Selasa, 24 Oktober 2023 – 08:24 WIB

Jakarta – Pengamat Ekonomi Energi Universitas Gadjah Mada, Fahmi Radhi memproyeksikan harga minyak dunia akan mencapai US$100 per barel pada pertengahan bulan November-Desember 2023. Hal ini juga akan berdampak pada harga Bahan Bakar Minyak (BBM) di dalam negeri.

Adapun pada Senin, 25 Oktober 2023 harga minyak berjangka Brent mencapai US$91,49 per barel pada pukul 02.03 GMT. Sedangkan minyak mentah berjangka West Texas Intermediate (WTI) diperdagangkan sebesar US$87,36 per barel.

“Saya memproyeksikan harga minyak dunia bisa mencapai US$100 per barel seperti yang pernah terjadi pada tahun 2022. Hal ini didukung oleh beberapa variabel,” kata Fahmi saat dihubungi VIVA pada Senin, 23 Oktober 2023.

Fahmi menjelaskan bahwa perang antara Israel dan Hamas tidak akan berdampak signifikan pada harga minyak dunia.

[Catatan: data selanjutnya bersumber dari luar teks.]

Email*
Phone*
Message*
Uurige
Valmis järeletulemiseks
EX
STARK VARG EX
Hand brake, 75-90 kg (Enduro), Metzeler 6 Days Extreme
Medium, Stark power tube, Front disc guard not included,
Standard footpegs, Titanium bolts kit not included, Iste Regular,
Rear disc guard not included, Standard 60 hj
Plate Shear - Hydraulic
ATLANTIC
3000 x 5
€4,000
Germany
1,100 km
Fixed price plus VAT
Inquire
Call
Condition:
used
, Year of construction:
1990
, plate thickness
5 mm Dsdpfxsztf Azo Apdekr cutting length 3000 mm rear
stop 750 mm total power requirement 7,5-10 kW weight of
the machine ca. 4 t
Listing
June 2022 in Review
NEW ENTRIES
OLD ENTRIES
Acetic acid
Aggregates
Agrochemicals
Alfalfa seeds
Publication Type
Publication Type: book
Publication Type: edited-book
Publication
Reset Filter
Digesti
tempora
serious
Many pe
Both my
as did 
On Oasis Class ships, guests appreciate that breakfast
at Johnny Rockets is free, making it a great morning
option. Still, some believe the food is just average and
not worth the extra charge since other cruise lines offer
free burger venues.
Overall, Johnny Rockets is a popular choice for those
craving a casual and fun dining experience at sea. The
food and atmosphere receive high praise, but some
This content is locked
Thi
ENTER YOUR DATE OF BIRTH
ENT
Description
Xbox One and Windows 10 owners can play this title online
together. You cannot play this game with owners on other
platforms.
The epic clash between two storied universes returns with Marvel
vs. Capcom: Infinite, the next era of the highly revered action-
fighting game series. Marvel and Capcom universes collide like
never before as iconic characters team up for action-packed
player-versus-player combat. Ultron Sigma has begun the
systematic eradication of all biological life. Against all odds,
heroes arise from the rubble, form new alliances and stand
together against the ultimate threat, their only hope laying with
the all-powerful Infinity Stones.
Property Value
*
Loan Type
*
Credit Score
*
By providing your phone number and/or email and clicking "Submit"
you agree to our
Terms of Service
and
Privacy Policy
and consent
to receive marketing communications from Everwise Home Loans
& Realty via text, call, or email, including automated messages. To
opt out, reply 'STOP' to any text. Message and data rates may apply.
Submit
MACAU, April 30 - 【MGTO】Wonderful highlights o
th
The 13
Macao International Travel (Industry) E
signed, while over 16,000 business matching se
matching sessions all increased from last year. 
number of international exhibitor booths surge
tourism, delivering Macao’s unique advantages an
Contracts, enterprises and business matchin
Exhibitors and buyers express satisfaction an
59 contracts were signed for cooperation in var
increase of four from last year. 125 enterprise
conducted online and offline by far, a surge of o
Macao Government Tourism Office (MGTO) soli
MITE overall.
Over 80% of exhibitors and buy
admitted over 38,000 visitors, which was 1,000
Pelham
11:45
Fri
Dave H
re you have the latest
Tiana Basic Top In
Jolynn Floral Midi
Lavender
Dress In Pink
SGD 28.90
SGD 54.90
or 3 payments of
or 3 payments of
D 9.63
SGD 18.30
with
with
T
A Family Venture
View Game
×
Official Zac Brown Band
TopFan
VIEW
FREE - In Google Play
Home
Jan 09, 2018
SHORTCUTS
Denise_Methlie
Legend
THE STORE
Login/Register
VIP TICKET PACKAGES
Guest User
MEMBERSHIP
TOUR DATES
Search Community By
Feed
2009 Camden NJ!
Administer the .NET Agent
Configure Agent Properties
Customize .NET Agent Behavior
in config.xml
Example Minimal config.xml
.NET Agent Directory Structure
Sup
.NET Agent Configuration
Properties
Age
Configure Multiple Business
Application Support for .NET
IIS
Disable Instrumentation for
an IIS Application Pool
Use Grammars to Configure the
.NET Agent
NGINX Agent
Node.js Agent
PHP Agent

Namun, jika perang tersebut meluas ke negara-negara Arab, harga minyak diperkirakan akan melonjak.

Selain itu, faktor lain yang mendorong kenaikan harga minyak menjadi US$100 per barel adalah adanya musim dingin yang biasanya terjadi pada bulan November. “Maka ada kemungkinan harga minyak mencapai di atas US$100 per barel menjelang pertengahan November-Desember,” jelasnya.

Fahmi melanjutkan bahwa jika harga minyak dunia mencapai US$100 per barel, kenaikan ini akan mempengaruhi harga BBM non-subsidi, salah satunya Pertamax. “Untuk Pertalite dan Solar, saya perkirakan Pemerintah tidak akan menaikkannya. Kenaikan harga BBM subsidi akan memberikan kontribusi terhadap inflasi dan menyebabkan harga kebutuhan pokok meningkat, terutama saat ini harga beras sudah mahal,” jelasnya.

Dia memproyeksikan bahwa harga Pertamax yang dijual akan mencapai Rp 15.000 per liter. Saat ini, harga Pertamax di DKI Jakarta sebesar Rp 14.000 per liter.

“Jika benar harga Pertamax adalah Rp 15.000, sedangkan Pertalite tetap Rp 10.000, maka selisih harga sekitar Rp 5.000,” ujarnya.

Menurut Fahmi, dengan adanya selisih harga yang besar tersebut, masyarakat kemungkinan akan beralih menggunakan BBM jenis Pertalite. Hal ini akan membebani APBN. “Maka saya khawatir akan terjadi migrasi dari Pertamax ke Pertalite, yang akan semakin membebani APBN untuk subsidi BBM,” tandasnya.